Is het mogelijk om gereedschap zonder bemoeienis van de toekomstige gebruiker te ontwerpen? Dat hangt ervan af. Het kan zijn dat de ontwerper op voorhand een beeld heeft dat nodig en voldoende is. Met andere woorden, zijn model over gebruik èn, daaraan voorafgaand, ingebruikname is dankzij kennis en eerdere ervaringen reeds relevant. De gebruiker heeft dan tijdens veranderingsproces en later gebruik niets te wensen.

Zo simpel is het met informatievoorziening in, het woord zegt het al, complexe organisaties en processen nooit. De ontwerper moet daar de gebruikers leren kennen, en leren wat zij doen. Voorts moet hij op zoek naar verbeteringen. Er is weliswaar een aanleiding gemeld om nieuw gereedschap te ontwikkelen.
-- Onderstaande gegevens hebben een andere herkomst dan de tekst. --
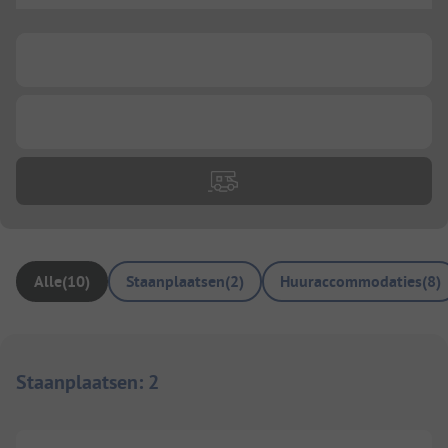
...
...
Alle
(
10
)
Staanplaatsen
(
2
)
Huuraccommodaties
(
8
)
Staanplaatsen
:
2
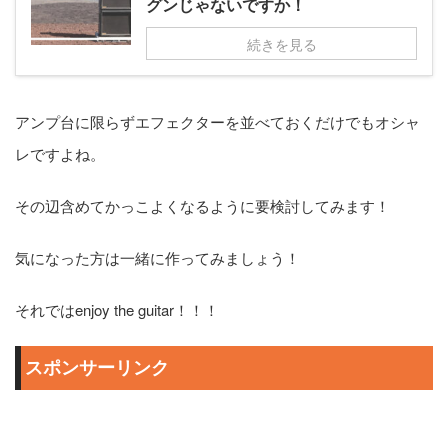
グンじゃないですか！
続きを見る
アンプ台に限らずエフェクターを並べておくだけでもオシャ
レですよね。
その辺含めてかっこよくなるように要検討してみます！
気になった方は一緒に作ってみましょう！
それではenjoy the guitar！！！
スポンサーリンク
Maar vaak is dat niets meer dan een signaal en moet grondig onderzoek nog volgen. De ontwerper moet daarbij grenzen verkennen. Gaat het om verbetering zonder verdere ontwikkeling van het milieu? Of zijn er kansen voor organisatieontwikkeling? Naarmate de ontwerper zich richt op langere termijn, werkt hij tevens mee als strateeg.

Maar de ontwerper is geen supermens. Zijn kenvermogen — inclusief empathie — is beperkt. Hij kan onmogelijk alles leren en overzien wat voor een definitief ontwerp nodig is. Voor de ontwikkeling van gereedschap verwachten opdrachtgever en andere betrokkenen echter meestal onmiddellijke actie. Zo zijn de verwachtingen eenmaal gespannen. In zo´n milieu moet de ontwerper zich allereerst richten op een proces waardoor betere modellering op gang komt. Hij ontwerpt dus allereerst een veranderingsproces, en nog niet het gereedschap dat gevraagd wordt. Dit laatste laat hij vooralsnog achterwege omdat niet ècht zeker is of aan dàt gereedschap wel behoefte bestaat.
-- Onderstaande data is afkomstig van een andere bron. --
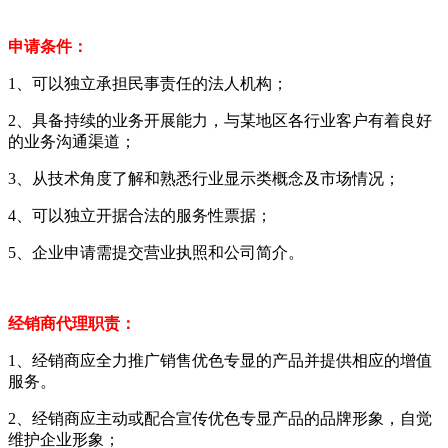
申请条件：
1、可以独立承担民事责任的法人机构；
2、具备持续的业务开展能力，与某地区各行业客户有着良好
的业务沟通渠道；
3、从技术角度了解和熟悉行业显示类概念及市场情况；
4、可以独立开据合法的服务性票据；
5、企业申请需提交营业执照和公司简介。
经销商代理职责：
1、经销商应全力推广销售优色专显的产品并提供相应的增值
服务。
2、经销商应主动或配合宣传优色专显产品的品牌形象，自觉
维护企业形象；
Indien zijn opdrachtgever desalniettemin aandringt op spoedige ontwikkeling van concreet gereedschap, kan de ontwerper òf zijn opdracht inleveren òf werken aan gereedschap met dusdanige flexibiliteit dat het zeker werkt. Voor het tweede alternatief ontbreekt echter meestal de tijd. Veel meer gèld, dan gerichter gereedschap kost, hoeft flexibiliteit overigens niet te kosten. Juist geautomatiseerde informatievoorziening kan goedkoper door het gereedschap ervoor via abstractie flexibeler te maken. Er is, op haar beurt, evenwel buiten de realisatie van zulk gereedschap een prijs voor flexibiliteit. Het vergt gebruikers van hoog niveau. Dat is overigens slechts een prijs, als zulke medewerkers er (nog) niet zijn. Anders is het juist een voordeel.5

Het derde alternatief is een soort middenweg. De ontwerper kan diverse reële risico's schetsen. Dat leidt gauw tot steun voor een experiment, een proef. Onder de noemer van een proef komt zowel het veranderingsproces op gang, als krijgt concreet gereedschap reeds aandacht. Het voordeel van een proef is dat gereedschap door deelnemers nog afgewezen kan worden. Dat is dan weer het accent van het veranderingsproces.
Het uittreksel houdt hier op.